* Task directions *
Where in the data does the word "Share" appear? Find those lines and copy them.

* Given records *
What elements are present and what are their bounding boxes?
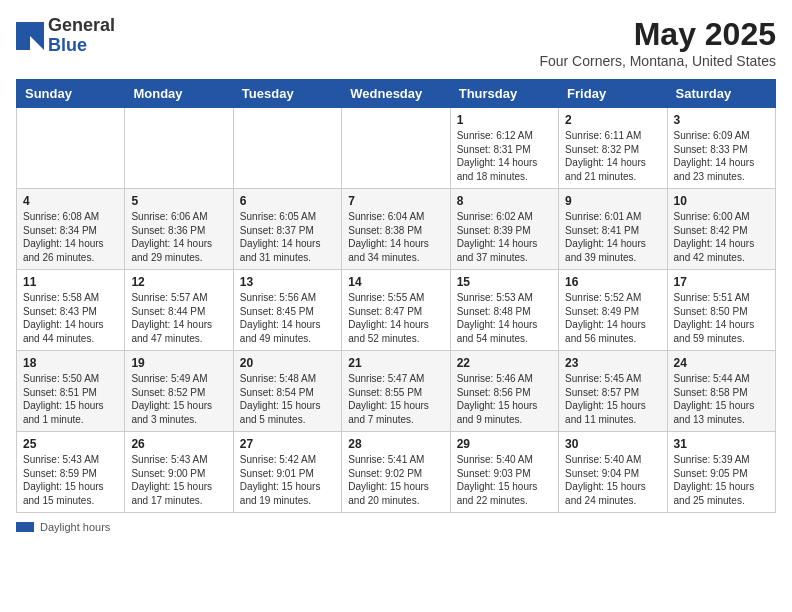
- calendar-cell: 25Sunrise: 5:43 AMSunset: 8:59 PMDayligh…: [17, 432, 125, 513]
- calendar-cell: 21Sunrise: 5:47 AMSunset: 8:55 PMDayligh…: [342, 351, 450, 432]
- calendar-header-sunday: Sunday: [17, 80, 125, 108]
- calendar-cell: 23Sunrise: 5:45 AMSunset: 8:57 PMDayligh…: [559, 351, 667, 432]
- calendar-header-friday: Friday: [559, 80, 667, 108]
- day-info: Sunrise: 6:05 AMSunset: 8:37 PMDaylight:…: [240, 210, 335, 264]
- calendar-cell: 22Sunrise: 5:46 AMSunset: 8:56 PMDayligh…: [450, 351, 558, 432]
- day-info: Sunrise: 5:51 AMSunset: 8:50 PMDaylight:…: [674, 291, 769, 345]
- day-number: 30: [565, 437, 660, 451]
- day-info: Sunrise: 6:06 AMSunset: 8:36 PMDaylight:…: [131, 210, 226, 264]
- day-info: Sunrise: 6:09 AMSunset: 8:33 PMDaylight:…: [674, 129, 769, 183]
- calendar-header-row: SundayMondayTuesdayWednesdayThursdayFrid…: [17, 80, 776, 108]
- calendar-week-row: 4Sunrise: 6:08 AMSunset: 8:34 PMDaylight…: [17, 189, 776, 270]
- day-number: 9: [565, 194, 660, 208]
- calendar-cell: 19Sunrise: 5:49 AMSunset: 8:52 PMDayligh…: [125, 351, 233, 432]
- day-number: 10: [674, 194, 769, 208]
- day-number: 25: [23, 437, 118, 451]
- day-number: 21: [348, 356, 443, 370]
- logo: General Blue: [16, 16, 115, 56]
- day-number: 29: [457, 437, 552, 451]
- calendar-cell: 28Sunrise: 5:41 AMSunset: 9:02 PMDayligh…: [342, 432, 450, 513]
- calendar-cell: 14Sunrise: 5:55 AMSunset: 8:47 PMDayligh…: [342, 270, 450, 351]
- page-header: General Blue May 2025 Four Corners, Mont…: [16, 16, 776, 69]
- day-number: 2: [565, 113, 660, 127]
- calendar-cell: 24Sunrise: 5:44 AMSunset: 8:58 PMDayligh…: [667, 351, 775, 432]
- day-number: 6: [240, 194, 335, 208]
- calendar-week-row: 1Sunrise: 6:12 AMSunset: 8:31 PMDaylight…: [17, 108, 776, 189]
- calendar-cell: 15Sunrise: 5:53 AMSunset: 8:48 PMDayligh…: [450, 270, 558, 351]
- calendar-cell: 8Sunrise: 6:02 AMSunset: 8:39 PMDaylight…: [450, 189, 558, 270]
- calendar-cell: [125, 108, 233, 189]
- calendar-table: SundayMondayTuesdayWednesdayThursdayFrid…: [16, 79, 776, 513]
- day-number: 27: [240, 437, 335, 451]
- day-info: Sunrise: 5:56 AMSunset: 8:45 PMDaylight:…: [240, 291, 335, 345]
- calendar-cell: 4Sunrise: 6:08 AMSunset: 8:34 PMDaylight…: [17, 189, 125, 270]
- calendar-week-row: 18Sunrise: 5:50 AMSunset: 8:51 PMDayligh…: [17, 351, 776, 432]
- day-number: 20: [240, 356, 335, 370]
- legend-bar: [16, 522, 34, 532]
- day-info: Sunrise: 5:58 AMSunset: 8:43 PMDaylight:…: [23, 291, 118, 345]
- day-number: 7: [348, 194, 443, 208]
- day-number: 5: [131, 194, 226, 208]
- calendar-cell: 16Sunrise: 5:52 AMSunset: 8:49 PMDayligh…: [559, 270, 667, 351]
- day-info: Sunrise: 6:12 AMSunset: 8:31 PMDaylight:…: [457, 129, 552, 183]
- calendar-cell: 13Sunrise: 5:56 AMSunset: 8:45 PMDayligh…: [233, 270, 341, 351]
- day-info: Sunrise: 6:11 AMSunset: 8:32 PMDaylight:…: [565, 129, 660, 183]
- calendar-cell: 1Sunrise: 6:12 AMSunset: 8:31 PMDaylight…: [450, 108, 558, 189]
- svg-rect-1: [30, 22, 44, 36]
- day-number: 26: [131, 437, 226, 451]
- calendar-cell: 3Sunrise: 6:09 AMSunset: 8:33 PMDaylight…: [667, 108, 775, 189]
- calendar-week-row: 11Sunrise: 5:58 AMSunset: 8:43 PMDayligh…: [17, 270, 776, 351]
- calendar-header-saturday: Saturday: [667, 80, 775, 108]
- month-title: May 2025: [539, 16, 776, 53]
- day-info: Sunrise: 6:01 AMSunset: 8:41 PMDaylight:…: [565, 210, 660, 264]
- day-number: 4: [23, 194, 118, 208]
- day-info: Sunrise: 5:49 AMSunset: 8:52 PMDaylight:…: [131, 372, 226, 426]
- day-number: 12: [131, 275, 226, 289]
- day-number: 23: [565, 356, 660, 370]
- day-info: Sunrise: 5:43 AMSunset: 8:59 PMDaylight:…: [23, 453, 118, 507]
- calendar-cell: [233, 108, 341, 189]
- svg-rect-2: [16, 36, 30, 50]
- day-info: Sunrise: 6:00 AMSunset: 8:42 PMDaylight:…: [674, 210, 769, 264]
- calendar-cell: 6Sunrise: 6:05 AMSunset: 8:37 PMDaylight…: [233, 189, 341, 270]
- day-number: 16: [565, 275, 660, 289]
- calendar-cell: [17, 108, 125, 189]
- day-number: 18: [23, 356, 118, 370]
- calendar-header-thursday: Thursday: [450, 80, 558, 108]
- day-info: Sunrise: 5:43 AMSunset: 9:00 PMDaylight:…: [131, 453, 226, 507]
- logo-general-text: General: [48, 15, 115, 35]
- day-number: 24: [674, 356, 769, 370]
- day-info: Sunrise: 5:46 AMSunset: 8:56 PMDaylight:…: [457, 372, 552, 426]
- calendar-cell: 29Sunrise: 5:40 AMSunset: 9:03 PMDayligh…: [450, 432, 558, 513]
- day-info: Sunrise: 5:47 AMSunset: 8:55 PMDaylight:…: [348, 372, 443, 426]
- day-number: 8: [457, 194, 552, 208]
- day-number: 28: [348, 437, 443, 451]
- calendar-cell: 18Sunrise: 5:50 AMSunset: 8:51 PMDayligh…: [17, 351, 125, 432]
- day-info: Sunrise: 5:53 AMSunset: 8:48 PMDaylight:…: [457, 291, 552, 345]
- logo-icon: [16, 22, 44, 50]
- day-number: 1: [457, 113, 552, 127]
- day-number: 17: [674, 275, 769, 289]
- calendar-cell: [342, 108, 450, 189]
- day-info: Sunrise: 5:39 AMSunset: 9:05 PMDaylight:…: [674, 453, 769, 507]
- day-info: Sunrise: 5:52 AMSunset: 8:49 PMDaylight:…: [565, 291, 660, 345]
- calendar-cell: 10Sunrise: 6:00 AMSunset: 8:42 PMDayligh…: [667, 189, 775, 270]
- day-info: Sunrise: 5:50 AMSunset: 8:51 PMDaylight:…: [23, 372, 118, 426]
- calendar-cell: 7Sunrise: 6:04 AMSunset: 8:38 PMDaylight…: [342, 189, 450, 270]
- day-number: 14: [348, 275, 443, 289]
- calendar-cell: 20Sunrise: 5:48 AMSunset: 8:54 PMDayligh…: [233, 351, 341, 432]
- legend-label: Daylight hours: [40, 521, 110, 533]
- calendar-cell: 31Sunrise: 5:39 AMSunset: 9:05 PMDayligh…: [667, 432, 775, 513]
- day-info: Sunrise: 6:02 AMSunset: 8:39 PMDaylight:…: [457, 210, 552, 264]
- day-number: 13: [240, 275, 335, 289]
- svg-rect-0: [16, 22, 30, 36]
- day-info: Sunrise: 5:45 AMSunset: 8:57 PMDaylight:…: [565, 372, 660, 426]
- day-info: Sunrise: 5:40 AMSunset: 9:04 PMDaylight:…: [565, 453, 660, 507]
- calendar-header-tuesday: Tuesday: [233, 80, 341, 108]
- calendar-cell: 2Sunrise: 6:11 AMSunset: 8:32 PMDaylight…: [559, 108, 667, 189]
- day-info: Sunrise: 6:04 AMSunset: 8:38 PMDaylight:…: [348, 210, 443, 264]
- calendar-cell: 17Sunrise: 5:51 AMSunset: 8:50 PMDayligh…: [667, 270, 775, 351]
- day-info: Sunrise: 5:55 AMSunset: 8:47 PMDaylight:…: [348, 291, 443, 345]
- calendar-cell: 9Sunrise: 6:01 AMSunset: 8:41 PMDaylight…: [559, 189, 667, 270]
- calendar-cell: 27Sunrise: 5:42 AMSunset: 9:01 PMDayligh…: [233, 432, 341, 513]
...
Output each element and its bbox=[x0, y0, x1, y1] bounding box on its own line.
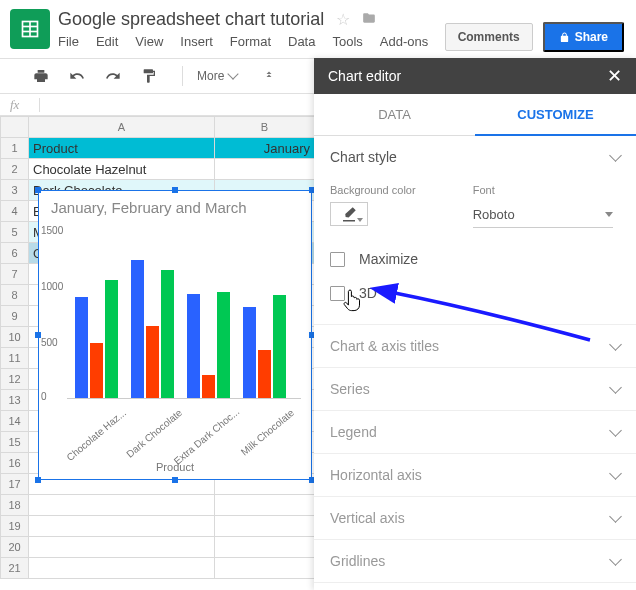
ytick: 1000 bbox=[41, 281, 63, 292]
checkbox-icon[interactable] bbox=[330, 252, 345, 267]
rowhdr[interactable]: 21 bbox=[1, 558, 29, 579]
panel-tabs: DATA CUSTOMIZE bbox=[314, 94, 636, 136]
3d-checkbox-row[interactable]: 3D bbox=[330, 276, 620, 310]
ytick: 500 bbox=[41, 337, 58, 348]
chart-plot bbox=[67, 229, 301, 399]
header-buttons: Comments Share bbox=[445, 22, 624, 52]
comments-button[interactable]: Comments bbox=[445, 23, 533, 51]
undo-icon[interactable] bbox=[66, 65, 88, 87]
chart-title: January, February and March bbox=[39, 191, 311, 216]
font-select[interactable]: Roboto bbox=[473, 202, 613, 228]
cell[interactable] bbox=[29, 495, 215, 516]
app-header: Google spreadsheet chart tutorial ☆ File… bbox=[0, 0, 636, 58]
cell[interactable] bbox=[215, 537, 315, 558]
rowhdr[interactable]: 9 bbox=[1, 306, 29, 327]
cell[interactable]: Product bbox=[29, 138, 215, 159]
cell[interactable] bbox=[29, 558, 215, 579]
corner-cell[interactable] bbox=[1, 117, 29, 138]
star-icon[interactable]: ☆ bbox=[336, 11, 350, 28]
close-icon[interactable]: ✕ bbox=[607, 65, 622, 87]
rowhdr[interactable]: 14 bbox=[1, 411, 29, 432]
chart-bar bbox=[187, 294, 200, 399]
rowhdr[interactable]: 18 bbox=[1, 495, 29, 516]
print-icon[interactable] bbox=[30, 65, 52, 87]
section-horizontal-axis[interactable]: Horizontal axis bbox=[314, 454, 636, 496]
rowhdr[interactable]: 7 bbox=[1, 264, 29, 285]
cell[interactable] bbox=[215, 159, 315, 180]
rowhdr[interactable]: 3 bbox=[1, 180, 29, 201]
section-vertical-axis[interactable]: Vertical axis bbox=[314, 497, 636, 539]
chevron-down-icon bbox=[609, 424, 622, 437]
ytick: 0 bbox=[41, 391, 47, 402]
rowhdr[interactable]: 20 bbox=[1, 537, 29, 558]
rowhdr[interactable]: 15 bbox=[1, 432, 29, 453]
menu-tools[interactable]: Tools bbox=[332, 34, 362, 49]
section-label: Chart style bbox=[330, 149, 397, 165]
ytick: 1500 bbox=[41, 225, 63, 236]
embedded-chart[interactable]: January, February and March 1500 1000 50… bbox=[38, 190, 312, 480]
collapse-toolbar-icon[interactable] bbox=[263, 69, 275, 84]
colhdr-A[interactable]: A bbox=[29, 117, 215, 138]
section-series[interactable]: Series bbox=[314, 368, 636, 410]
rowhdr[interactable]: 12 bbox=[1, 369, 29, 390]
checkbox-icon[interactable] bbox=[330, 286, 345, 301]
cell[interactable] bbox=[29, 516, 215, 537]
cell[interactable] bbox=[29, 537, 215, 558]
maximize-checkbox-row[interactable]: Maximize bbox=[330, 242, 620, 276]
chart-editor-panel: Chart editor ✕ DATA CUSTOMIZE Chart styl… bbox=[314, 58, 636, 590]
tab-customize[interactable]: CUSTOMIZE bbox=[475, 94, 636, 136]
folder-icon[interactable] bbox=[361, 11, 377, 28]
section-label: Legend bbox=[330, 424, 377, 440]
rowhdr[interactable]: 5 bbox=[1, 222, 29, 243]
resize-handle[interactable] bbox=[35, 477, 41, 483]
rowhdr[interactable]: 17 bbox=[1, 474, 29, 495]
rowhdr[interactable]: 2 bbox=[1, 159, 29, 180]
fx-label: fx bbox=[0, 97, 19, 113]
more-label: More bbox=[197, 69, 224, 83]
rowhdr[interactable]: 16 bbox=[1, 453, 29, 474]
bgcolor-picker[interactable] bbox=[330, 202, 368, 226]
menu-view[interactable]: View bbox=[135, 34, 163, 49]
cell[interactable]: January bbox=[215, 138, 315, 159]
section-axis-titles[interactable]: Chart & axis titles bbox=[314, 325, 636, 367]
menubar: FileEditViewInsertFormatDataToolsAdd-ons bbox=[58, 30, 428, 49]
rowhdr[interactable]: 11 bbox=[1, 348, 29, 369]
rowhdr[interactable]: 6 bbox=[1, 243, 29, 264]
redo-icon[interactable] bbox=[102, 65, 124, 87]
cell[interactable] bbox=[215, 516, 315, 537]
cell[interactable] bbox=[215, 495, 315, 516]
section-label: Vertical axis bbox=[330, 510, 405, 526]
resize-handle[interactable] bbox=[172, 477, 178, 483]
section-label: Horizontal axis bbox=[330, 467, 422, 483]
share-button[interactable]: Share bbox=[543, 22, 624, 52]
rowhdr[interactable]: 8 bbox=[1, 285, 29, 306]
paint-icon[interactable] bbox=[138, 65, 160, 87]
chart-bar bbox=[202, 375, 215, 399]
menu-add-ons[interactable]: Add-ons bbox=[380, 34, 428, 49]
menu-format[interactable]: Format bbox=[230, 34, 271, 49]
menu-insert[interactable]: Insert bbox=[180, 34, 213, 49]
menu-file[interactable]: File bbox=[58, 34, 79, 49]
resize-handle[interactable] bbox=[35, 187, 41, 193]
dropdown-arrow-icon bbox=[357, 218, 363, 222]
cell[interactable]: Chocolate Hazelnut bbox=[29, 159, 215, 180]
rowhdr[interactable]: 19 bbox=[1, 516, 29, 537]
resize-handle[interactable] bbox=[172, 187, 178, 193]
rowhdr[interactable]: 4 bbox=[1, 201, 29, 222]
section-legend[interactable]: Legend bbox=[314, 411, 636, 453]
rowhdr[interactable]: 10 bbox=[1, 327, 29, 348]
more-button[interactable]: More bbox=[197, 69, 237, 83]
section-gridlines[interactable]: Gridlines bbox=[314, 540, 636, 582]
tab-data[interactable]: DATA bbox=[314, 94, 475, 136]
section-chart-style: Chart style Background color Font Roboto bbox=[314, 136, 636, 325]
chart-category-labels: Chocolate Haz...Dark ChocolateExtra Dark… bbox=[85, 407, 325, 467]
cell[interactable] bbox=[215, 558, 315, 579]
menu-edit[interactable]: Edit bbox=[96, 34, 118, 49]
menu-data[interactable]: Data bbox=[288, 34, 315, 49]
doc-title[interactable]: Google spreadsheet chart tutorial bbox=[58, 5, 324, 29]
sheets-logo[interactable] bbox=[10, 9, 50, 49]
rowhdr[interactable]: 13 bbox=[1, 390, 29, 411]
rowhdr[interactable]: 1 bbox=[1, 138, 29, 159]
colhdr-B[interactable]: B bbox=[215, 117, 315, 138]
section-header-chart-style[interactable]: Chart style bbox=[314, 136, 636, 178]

* Answer area *
header-buttons: Comments Share bbox=[445, 22, 624, 52]
share-button[interactable]: Share bbox=[543, 22, 624, 52]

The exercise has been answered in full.